– Жизнь не удалась, зато стихи удались, грустно… – не удержалась Милка; голубые льдинки в глубоких Геночкиных глазницах окутались благодарной влагой.
Поэзия – это скоропись озарений, – думал Соснин, – а проза – изнурительная повинность, перелопачивание слов, вдохновляемое наивной верой в освобождение.
Стороженко перезвонил. – Владюша, я не забыл тебе сказать, что связи у него, мягко сказать, сомнительные? Сегодня с диссидентом в «Европейской» завтракал, коньяком разило… не волнуйся, он сам себе петлю на шею накинул.
немного о прозе (вразнобой)
– Итак, итак, не только родина слонов, но и формы во всех её проявлениях, включая аморфность, которой, как водянкой, болен русский роман… сколько поучительно-восторженной скуки по разбухшим томам разлито, и абсурд… – пыхтел Бызов.
– Из скучной и грустной городской жизни не торчат уши Хармса?
– Наш абсурд – не выдуман, – намертво вмёрз в быт, не вырубить топором.
– Слыхали? Вдова…
– Не цепляйся за слово…
– В принципе нельзя выкинуть из головы то, что знаешь и узнаёшь каждый день, столько чепухи нынче питает прозу, вот и разбухают тома.
– А художественное бессилие понуждает красть чужие сюжеты, образы, авось перебродят в новом контексте.
– Слыхали? Вдова Хармса вывезла в эмиграцию чемодан мужних рукописей, они попали к проныре-румыну по фамилии Ионеску и…
– Вот-вот, не только родина слонов, но и всемирного…
– Но разве вне индивидуального опыта, чувства…
– Сами по себе событие, порыв чувств – суть элементарные проявления мелкотемья, крупное, оригинальное обнаруживается лишь в интерпретациях!
– Как впадают в бессюжетную болтовню?
– Упиваясь нутряной мутью…
– Вот-вот, разверзлась бездна, слов полна…
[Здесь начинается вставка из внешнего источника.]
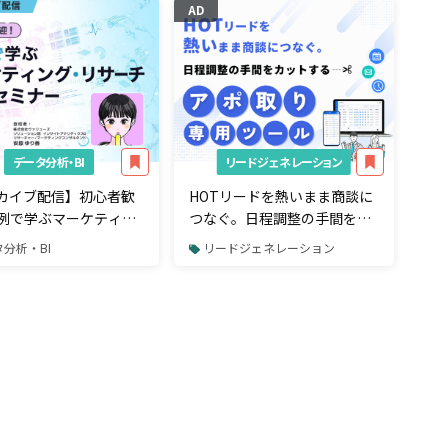
AD
データ分析・BI
リードジェネレーション
カイブ配信】初心者歓
HOTリードを熱いまま商談に
例で学ぶマーケティン
つなぐ。日程調整の手間をカ
サーチ基礎セミナー
ットする「アポ取り専用」ツ
分析・BI
リードジェネレーション
ール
– В подлинном произведении нет места излишествам, всему тому, что лишено направленности…
– Какая самоуверенность! А если не доросли до понимания художественной направленности вроде бы лишних, задерживающих движение сюжета подробностей, реплик? Ещё Блаженный Августин, проницательнейший из толкователей Святого Писания, обращал внимание на то, что в Библии непомерное число слов посвящено незначительным описаниям одеяний, благовоний, не в таких ли описаниях ключ к символике, аллегоричности главных событий и фигур текста?
– И значит можно описывать всё, что есть на белом свете, всё-всё?
– Что ответят наши эстеты?
– Можно, – отвечал за эстетов Шанский, – поскольку всё-всё было уже описано, нынешние описания способны лишь менять взгляд, ракурс.
– Где было описано?
– Я же говорил где, в Библии!
– Хватил, Библия! Пока дорастём до понимания ключевой роли нынешних незначительных описаний, набултыхаемся в графоманской жиже.
– Но-но! – грозил Гоше Шанский, – к ославленному союзом писателей графоманству естественно тяготеют гении, не замечал? Профессионалы пера ориентированы на результат, раздразненные авансом, торопятся получить весь гонорар, гениальность же – своего рода дилетантизм, стихия гениальности, как и графоманства, – процесс.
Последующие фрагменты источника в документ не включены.